Implanté à proximité de Nouméa, en Nouvelle-Calédonie, et consacré au développement de la culture kanak et océanienne, le Centre culturel Jean-Marie Tjibaou a été inauguré le 4 mai par Lionel Jospin. Conçu par Renzo Piano en référence à l’architecture des huttes primitives, pour un coût de 320 millions de francs, il abritera des collections traditionnelles et des créations contemporaines.

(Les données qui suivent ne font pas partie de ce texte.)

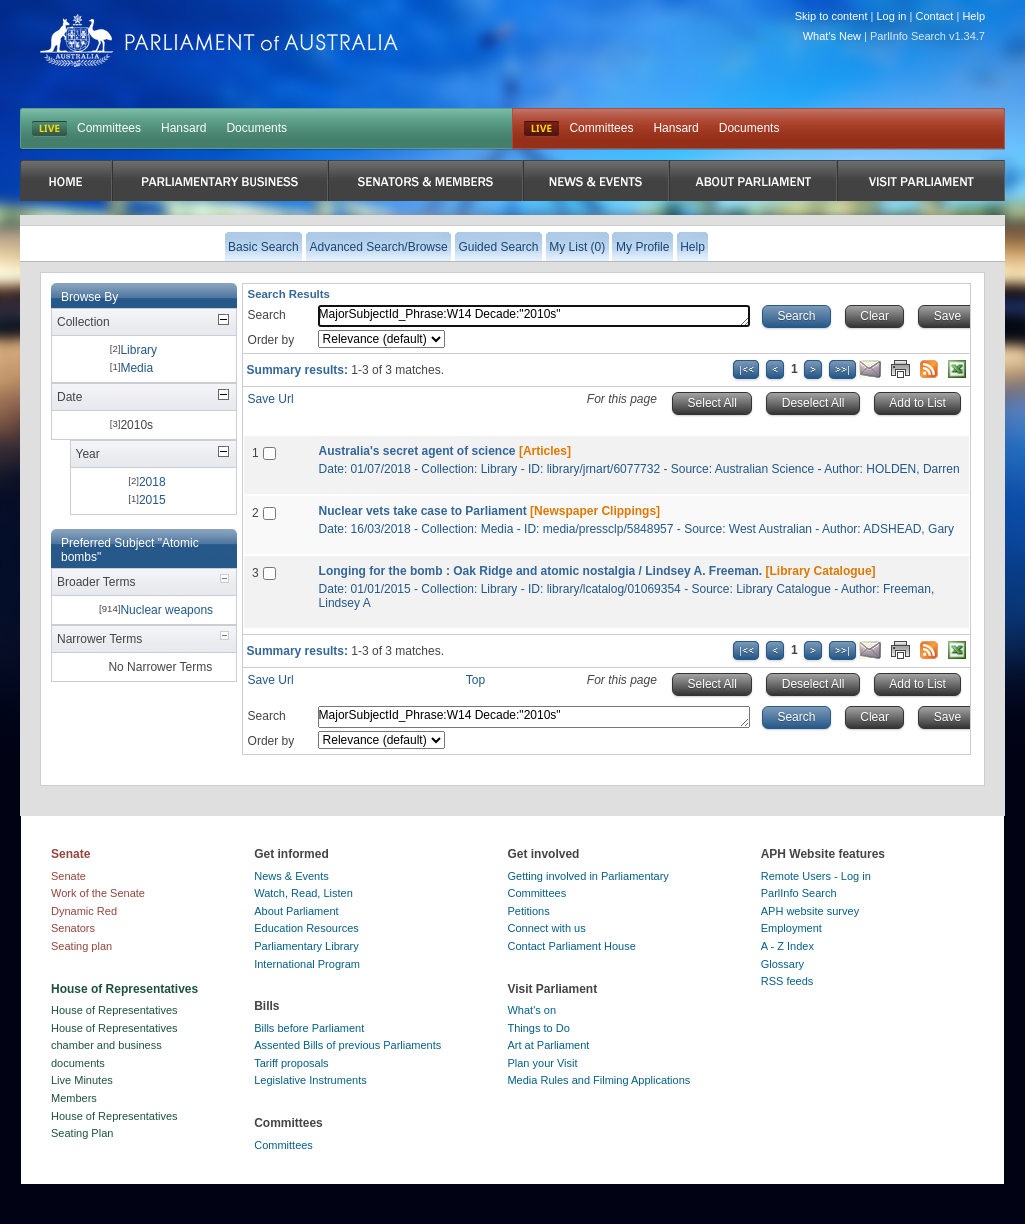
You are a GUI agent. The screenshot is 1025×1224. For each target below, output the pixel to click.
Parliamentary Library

PARIS. Par choix éthique, par formation sans doute également, Renzo Piano –auquel nous devons, avec le Centre Georges Pompidou, l’un des seuls véritables monuments que le XXe siècle aura offert à Paris – s’est délibérément installé en marge de la production architecturale contemporaine pour concentrer sa recherche sur ce qui est, en quelque sorte, préalable à toute architecture. Son travail procède en effet d’une farouche détermination à évacuer les questions de symbolique, d’esthétique ou de subjectivité – bref, tout ce qui est variable d’une culture ou d’un individu à un autre – pour se concentrer exclusivement sur ce qui, dans l’architecture, y est d’abord utile. Ainsi les édifices de Piano renvoient-ils presque toujours à la figure de l’Abri – laquelle s’oppose prototypement à celle du Temple –, qui répond au seul principe d’économie : un minimum de matière mise en œuvre pour un maximum d’espace dégagé sont les conditions préalables pour concentrer la recherche architecturale sur le choix des meilleurs dispositifs structurels, des meilleures lumières ou des matériaux les mieux adaptés au contexte dans lequel le futur édifice doit s’insérer. Fort de cette attitude, il était sans doute prévisible que l’architecte génois croise un jour cette architecture dite “primitive” qui, de l’igloo arctique à la tente bédouine, hante nos souvenirs d’enfance et borde les contrées de la culture architecturale “savante”. L’occasion lui fut donnée quand, en 1990, Émile Biasani, secrétaire aux Grands travaux du président Mitterrand, organisa un concours international pour la construction d’un centre culturel consacré à la culture océanienne et kanak, à proximité de Nouméa. L’idée d’un tel projet est née à la suite des accords de Matignon, comme une conséquence logique de la création d’une Agence de développement de la culture kanak, avant de devenir véritablement indispensable à la suite de l’assassinat du leader indépendantiste Jean-Marie Tjibaou le 4 mai 1989.
Adossé à un lagon
Livré en 1991, le projet voit aujourd’hui le jour après quelques vicissitudes de chantier. Le résultat est surprenant, spectaculaire même et, au final, enchanteur. Adossé à un lagon et s’ouvrant sur une lagune, dix huttes de hauteur inégale – les plus hautes atteignent près de vingt-huit mètres – jaillissent d’un paysage dominé par la végétation. Dessinées en forme de demi-bulbe, elles sont coupées au tiers de leur hauteur par un toit oblique qui laisse filer une charpente arachnéenne en bois d’Iroko, conçue pour intercepter les alizés locaux et ventiler les espaces intérieurs. Pour expliquer son projet, l’architecte génois indique qu’il a voulu dessiner un paysage plutôt qu’un édifice. Installé sur une ligne de crête, il est organisé le long d’une “allée” ponctuée par les huttes d’un côté – qui se dressent face au lagon comme des totems – et des bâtiment semi-enterrés de l’autre. Ainsi disposé, le profil du centre rappelle incontestablement celui, fragile et serein, des villages traditionnels, et s’installe dans le paysage avec douceur. Pour la conception de ses huttes, Renzo Piano ne s’est pas directement inspiré de l’architecture kanak, même si, pendant l’élaboration du projet, il s’est adjoint les conseils d’un spécialiste, l’anthropologue Alban Bensa. Les techniques et les matériaux les plus modernes – bois, verre et acier principalement – sont plus ici au service d’une évocation que d’une citation directe, Renzo Piano ayant la sagesse d’assumer ses propres références, montrant ainsi le chemin d’un échange possible entre deux cultures qui aspirent à une paix commune.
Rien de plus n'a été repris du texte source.